New APU’s close to Gpu processing, but with unlimited memory?

bkm_s@alien.top · 11 months ago

New APU’s close to Gpu processing, but with unlimited memory?

ccbadd@alien.top · 11 months ago

It AMD would put out an APU with 3D VCache and quad channel memory that lets you use all four slots at full speed (6000 mt/s or better) and not cripple it in the bios they could be kicking Apple tail.

he29@alien.top · 11 months ago

I’m not sure if 3D cache would help in this case, since there isn’t a particular small part of the model that could be reused over and over: you have to read _all_ the weights when inferring the next word, right?

But I’m definitely looking forward to the 8000 series, since AM5 boards should get even cheaper by the time it comes out, and support for faster DDR5 should get better as well. And I really need to move on from my 10 years old Xeon haha…

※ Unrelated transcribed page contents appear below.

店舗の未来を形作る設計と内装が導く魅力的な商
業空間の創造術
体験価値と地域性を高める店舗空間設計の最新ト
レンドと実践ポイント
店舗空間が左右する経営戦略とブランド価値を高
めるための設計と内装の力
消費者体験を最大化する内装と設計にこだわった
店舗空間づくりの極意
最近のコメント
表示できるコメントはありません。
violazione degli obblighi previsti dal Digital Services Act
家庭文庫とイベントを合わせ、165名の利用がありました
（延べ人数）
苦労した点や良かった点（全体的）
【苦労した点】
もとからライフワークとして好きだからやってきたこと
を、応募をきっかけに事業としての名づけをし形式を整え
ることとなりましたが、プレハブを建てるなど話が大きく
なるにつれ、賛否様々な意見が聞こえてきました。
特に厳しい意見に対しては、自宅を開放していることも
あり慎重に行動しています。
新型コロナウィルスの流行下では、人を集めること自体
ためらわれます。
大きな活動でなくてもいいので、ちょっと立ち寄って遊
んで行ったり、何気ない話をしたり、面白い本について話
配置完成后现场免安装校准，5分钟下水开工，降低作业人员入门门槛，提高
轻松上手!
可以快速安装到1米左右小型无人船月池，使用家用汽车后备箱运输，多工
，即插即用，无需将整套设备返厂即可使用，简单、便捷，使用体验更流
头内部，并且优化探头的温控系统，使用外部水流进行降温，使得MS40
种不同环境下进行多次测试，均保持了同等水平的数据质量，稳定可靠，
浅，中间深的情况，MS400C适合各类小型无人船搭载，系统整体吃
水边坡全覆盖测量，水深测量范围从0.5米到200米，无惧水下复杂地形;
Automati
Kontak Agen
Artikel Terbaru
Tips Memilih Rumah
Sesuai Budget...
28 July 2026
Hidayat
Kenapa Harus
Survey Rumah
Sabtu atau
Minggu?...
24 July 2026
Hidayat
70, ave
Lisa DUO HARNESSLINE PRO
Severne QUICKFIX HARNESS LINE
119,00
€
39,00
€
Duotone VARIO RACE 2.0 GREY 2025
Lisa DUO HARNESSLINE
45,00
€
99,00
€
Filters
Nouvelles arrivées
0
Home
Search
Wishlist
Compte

ccbadd@alien.top · 11 months ago

I didn’t think so either about the 3d vcache until the article about getting 10X the performance from a ramdrive that came out a few days ago. If it works for ramdrives then surely we can figure a way to use that performance for inferencing.

FlishFlashman@alien.top · 11 months ago

It’s not going to help because the model data is much larger than the cache and the access pattern is basically long sequential reads.

rarted_tarp@alien.top · 11 months ago

It might help for LLMs since a lot of values are cached after each loop, but still highly unlikely to make a difference.